Śnieżny marzec, taki jak tegoroczny, nie jest częstym zjawiskiem w Polsce, szczególnie ostatnich kilkunastu latach. Jednak mimo śniegu, klimatolodzy wciąż nie wykluczają terminowego nadejścia wiosny.
Klimatolodzy doszukują się podobieństwa między zimą tegoroczną a tą z przełomu lat 1978 i 1979. Od tamtego czasu nie było tak śnieżnej zimy. W kolejnych latach z różną częstością przychodziły do nas zimy normalne albo ciepłe, z kilkoma mroźniejszymi, ale nie bardziej śnieżnymi – powiedziała w środę PAP prof. Halina Lorenc z Instytutu Meteorologii i Gospodarki Wodnej w Warszawie.
Jak przypomniała, spadły w ostatnim dniu grudnia 1978 r. śnieg zalegał później, w różnych częściach Polski, niekiedy aż do kwietnia.
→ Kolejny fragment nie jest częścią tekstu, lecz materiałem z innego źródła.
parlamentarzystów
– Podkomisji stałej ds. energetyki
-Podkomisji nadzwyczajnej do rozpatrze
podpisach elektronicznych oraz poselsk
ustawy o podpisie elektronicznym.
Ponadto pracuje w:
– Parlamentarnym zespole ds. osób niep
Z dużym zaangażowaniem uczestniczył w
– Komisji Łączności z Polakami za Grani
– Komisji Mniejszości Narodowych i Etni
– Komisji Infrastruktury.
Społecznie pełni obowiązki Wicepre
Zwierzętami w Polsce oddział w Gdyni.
W wysokich partiach gór leżał do maja-czerwca.
Nie mówię, że w tym roku również nas to czeka. Mówię jedynie o zauważalnym do tej pory podobieństwie – zastrzegła prof. Lorenc.
Porównując wysokość pokrywy śnieżnej sprzed 26 lat i obecnej prof. Lorenc przypomniała, że w zimie 1978/1979 r. na Kasprowym Wierchu leżało 165 cm śniegu (teraz mamy go tam 210 cm), a na Śnieżce - 135 cm (w środę było go tam o ponad metr więcej).
Prof. Lorenc nie wyklucza, że mimo tegorocznej obfitości śniegu, wiosna termiczna może jeszcze nadejść w terminie. Klimatolodzy ogłoszą ją, gdy przez co najmniej trzy dni średnia dobowa temperatura utrzyma się pomiędzy 5 a 10 stopni C.
Zarówno przedwiośnie, jak i wiosna, przychodzą do nas z zachodu – przypomniała profesor. Z wieloletnich badań wynika, że w rejonie Niziny Śląskiej termiczna wiosna pojawia się około 25 marca, w rejonie Warszawy można jej oczekiwać około 30 marca, a w rejonie Suwałk - 5 kwietnia. Mamy jeszcze szansę, by w terminie ją powitać – powiedziała.
Tymczasem z przedwiośniem mamy do czynienia, gdy przez trzy-pięć dni temperatura ustali się w granicach 0-5 stopni. W tej chwili temperatury balansują w okolicy zera, czasem lekko poniżej. Trwa na razie termiczna zima, ale ciepła i łagodna – mówiła klimatolog.
Na podstawie lat obserwacji wiemy, że na zachodzie Polski przedwiośnie powinno się pojawić już 20 stycznia, a na Podlasiu - około 10 marca. Zależnie od rejonu, trwa ono od 30 do 60 dni.